Ce n'est pas pour rien qu'elle s'est répandue dans les médias. Les chances de succès d'une affaire judiciaire sont inversement proportionnelles aux sparages médiatiques de l'avocat qui la plaide. Ça vous donne une idée...

Ce n'est pas pour rien non plus que Me Goldwater a fait cette requête passée inaperçue l'an dernier: elle demandait que la cause soit considérée comme une affaire constitutionnelle ordinaire plutôt que comme une affaire familiale. Cela aurait permis de nommer les conjoints. La Cour supérieure a refusé, et Lola s'est rendue en Cour d'appel pour obtenir le changement de statut technique de la cause.

Le but évident de cette démarche est de rendre publique l'identité d'Éric, a opiné le juge Allan Hilton en rejetant l'appel.

Et pourquoi donc rendre publique son identité? Le Québec est aussi un des rares endroits en Amérique du Nord où les noms des parties dans les affaires familiales sont secrets. Le but est de protéger la vie privée des familles. René Lévesque avait été sensibilisé personnellement à ce problème pendant son propre divorce et peut-être cela n'avait-il pas nui à faire adopter la règle de l'anonymat il y a une trentaine d'années.

Depuis, donc, les audiences se déroulent à huis clos, avec cette exception: les journalistes peuvent accéder à la salle d'audience à la condition de ne publier aucune information qui permettrait d'identifier les parties.

Une interdiction aussi vaste est probablement inconstitutionnelle. On peut imaginer des cas où il serait d'intérêt public de connaître l'identité des parties, par exemple s'il ressortait dans une affaire de divorce qu'un politicien bat sa femme. Mais en attendant, c'est la règle.
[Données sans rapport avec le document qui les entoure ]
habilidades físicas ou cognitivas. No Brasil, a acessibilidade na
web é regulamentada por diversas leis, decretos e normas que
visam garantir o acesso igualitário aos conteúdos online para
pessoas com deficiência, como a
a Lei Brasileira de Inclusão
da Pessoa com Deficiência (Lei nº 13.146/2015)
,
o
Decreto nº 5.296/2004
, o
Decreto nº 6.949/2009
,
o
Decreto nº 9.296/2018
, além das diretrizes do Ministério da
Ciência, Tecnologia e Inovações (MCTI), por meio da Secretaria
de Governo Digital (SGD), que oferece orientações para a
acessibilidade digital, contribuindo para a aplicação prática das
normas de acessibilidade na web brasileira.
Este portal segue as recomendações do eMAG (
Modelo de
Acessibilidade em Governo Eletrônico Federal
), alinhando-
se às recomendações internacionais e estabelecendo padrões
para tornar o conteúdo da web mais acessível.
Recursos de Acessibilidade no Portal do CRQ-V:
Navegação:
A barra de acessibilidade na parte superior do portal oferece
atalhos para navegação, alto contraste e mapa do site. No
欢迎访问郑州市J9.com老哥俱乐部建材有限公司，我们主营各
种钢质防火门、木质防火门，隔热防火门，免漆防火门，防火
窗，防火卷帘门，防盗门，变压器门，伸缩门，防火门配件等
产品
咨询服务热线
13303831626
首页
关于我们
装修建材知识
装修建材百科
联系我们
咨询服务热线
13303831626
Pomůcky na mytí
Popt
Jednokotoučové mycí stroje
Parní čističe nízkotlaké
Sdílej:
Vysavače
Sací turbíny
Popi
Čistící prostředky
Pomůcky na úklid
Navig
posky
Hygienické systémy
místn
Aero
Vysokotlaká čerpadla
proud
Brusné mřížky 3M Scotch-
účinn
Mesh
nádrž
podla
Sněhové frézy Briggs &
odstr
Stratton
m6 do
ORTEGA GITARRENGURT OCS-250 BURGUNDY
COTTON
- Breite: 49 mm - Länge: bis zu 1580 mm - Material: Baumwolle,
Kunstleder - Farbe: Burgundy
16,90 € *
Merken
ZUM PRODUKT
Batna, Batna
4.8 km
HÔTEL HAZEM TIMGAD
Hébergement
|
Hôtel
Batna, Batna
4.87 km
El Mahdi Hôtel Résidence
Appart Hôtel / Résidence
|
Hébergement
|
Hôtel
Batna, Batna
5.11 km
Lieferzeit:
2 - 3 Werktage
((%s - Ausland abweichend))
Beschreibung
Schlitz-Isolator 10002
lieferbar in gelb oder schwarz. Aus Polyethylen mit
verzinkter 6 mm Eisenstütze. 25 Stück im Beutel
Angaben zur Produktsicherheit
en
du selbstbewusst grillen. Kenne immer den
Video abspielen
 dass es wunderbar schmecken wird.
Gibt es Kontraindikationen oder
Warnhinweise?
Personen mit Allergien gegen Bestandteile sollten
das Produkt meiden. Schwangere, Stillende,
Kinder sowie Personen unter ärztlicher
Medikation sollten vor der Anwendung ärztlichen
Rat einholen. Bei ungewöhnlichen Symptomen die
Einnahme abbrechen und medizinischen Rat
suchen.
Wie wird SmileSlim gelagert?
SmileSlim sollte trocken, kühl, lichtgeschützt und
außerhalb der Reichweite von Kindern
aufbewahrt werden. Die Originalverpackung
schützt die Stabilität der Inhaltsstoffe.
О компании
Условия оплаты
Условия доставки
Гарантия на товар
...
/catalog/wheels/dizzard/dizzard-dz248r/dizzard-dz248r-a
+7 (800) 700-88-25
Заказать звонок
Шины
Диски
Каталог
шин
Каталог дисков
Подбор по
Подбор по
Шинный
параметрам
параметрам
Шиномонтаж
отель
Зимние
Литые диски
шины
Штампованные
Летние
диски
Je reviens donc à ma question: pourquoi tenter de rendre public le vrai nom d'Éric? Peut-être pour faire pression sur lui afin de favoriser un règlement, vu qu'on n'allait pas manquer d'étaler de croustillants morceaux de sa vie privée...

Faute de le faire nommer en toutes lettres, Me Goldwater a réussi à exposer suffisamment de faits pour que les amateurs de devinettes mondaines sachent de qui on parle. Les causes constitutionnelles ne doivent pas se décider dans un vide factuel: il faut donc donner un peu de contexte. Mais on a certainement dépassé le minimum requis dans cet étalage inutile de la vie des gens ultrariches. La stratégie a porté ses fruits.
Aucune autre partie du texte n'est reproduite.